Saved data entries
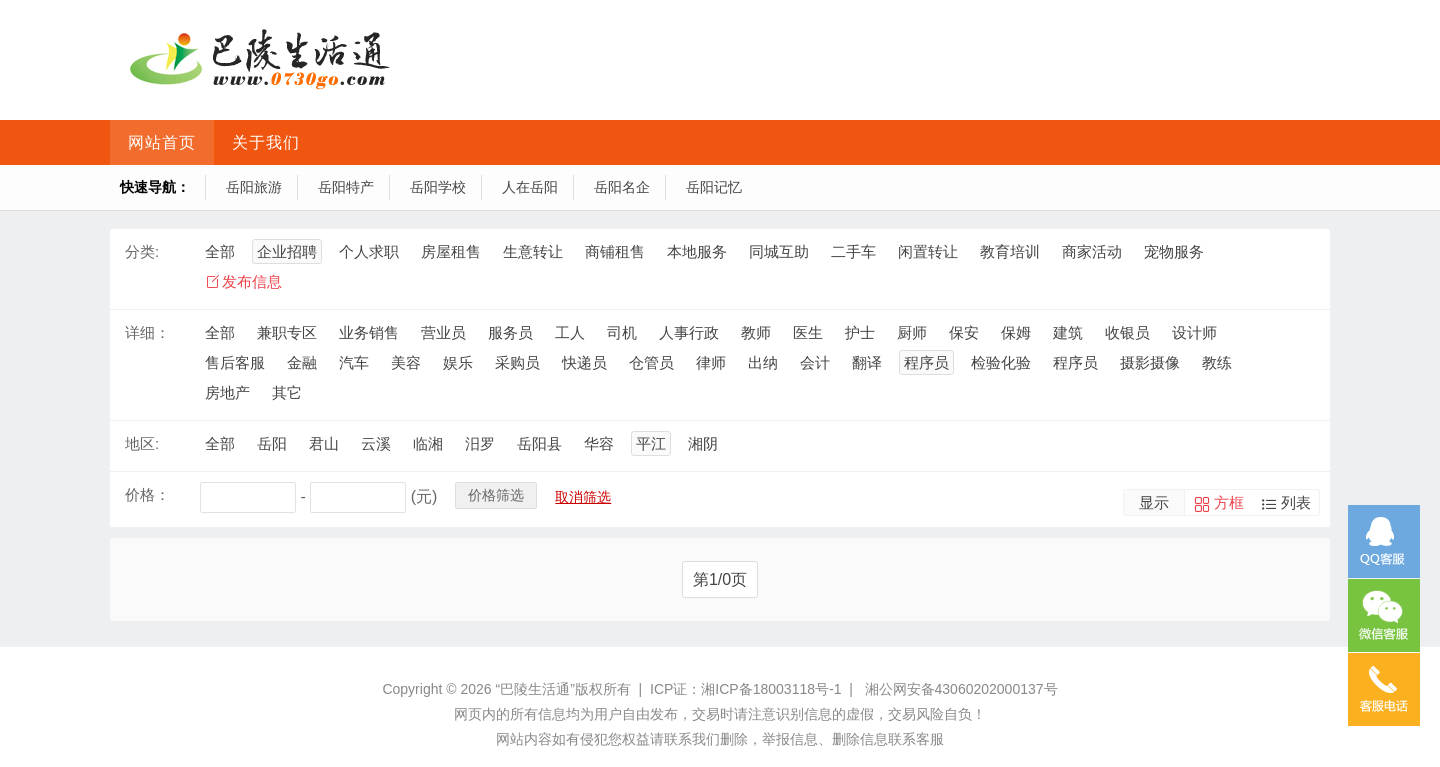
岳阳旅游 (254, 187)
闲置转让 (928, 251)
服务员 (510, 332)
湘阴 (703, 443)
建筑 (1068, 332)
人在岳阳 (530, 187)
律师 (711, 362)
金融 (302, 362)
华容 (599, 443)
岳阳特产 (346, 187)
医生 (808, 332)
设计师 (1194, 332)
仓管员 (651, 362)
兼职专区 (287, 332)
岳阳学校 (438, 187)
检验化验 (1001, 362)
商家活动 (1092, 251)
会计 (815, 362)
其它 (287, 392)
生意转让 (533, 251)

What to do:
Print out every entry above without changing a word, and leave out the pictures.

Solution to this exercise:
岳阳旅游 (254, 187)
闲置转让 (928, 251)
服务员 (510, 332)
湘阴 (703, 443)
建筑 (1068, 332)
人在岳阳 (530, 187)
律师 (711, 362)
金融 (302, 362)
华容 (599, 443)
岳阳特产 (346, 187)
医生 (808, 332)
设计师 (1194, 332)
仓管员 (651, 362)
兼职专区 (287, 332)
岳阳学校 (438, 187)
检验化验 (1001, 362)
商家活动 (1092, 251)
会计 (815, 362)
其它 (287, 392)
生意转让 (533, 251)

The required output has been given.